Saatgutbehandlung

S. soll verhindern, daß ausgebrachtes Saatgut von Krankheitserregern, Pilzen und "Schädlingen" befallen bzw. von Vögeln oder Kleintieren gefressen wird (Vergällungsmittel) und stellt einen Schutz gegen Frühinfektionen dar.
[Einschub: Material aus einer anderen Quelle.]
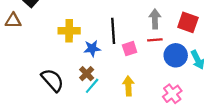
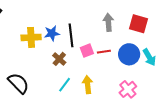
red line: (155, 40) -> (104, 52), moved
blue star: (92, 48) -> (52, 33), moved
brown cross: (87, 74) -> (59, 59), moved
cyan line: (92, 86) -> (65, 85), moved

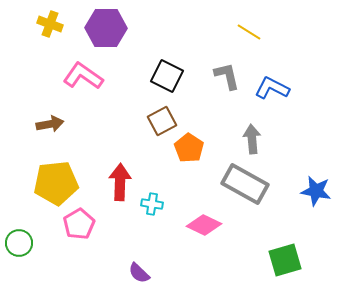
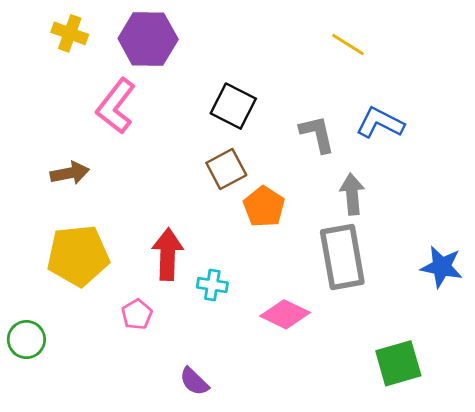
pink L-shape: (83, 76) -> (116, 106), turned -87
gray L-shape: (227, 76) -> (317, 134), moved
gray rectangle: (245, 184) -> (342, 257), turned 51
pink pentagon: (79, 224) -> (137, 314), moved, size x0.7

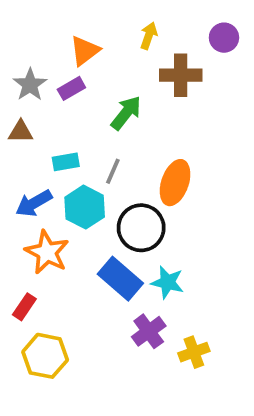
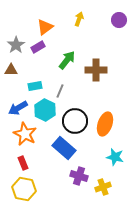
brown cross: (181, 75) -> (96, 70), moved
orange ellipse: (175, 183) -> (105, 124), moved
cyan star: (167, 282) -> (115, 157), moved
red rectangle: (24, 307) -> (23, 163), moved, turned -56
purple cross: (149, 331) -> (79, 176), turned -36

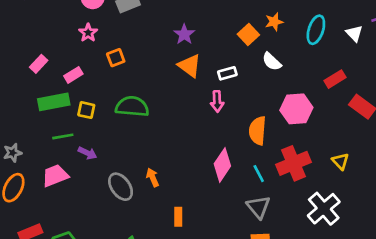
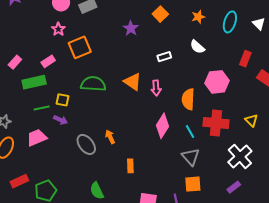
orange square: (248, 34) -> (160, 14), moved
orange square: (116, 58) -> (80, 47), size x1.6
pink rectangle: (39, 64) -> (15, 62), moved
orange triangle: (190, 66) -> (133, 82), moved
red rectangle: (335, 79) -> (245, 59), turned -35
pink arrow: (217, 101) -> (156, 88), moved
yellow square: (86, 110) -> (62, 100), moved
red cross: (293, 163) -> (216, 123), turned 30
Zu unterscheiden sind physikalische und chemische Beiz- und Entseuchungsverfahren und gentechnische Saatgutbehnadlung. Nach Einführung systemischer Fungizide spielen die physikalischen Verfahren (z.B. Heißwasserbeizung) nur noch eine untergeordnete Rolle bzw. werden noch im ökologischen Landbau eingesetzt. Dabei ist die physikalische S. mit niederenergetischen Elektronen ein sehr effektives und nachhaltiges Verfahren und hinterläßt im Gegensatz zur chemischen S. keine Rückstände.

Chemische Beizung
Die Beizung von Saatgut ist die sparsamste und umweltschonendste Methode, um Saatkorn und Keimling vor pilzlichen Erregern zu schützen.
Optimale Beizung besteht in einer exakten, der Zulassung entsprechenden und gleichmäßigen Verteilung des Mittels auf die Saatkörner. Um dies zu erreichen, muss - neben einer guten Rohware - gewährleistet sein, dass in den Beizstellen die Förderwege für Saatgut ausgelegt und bei Sortenwechsel gereinigt werden. Die Reinigungsanlage sollte bei Gerste mit einem Entgranner ausgerüstet sein. Die notwendige gute Sortierung des Korns erfordert ein Sortiment an gründlich gereinigten Sieben in allen erforderlichen Größen.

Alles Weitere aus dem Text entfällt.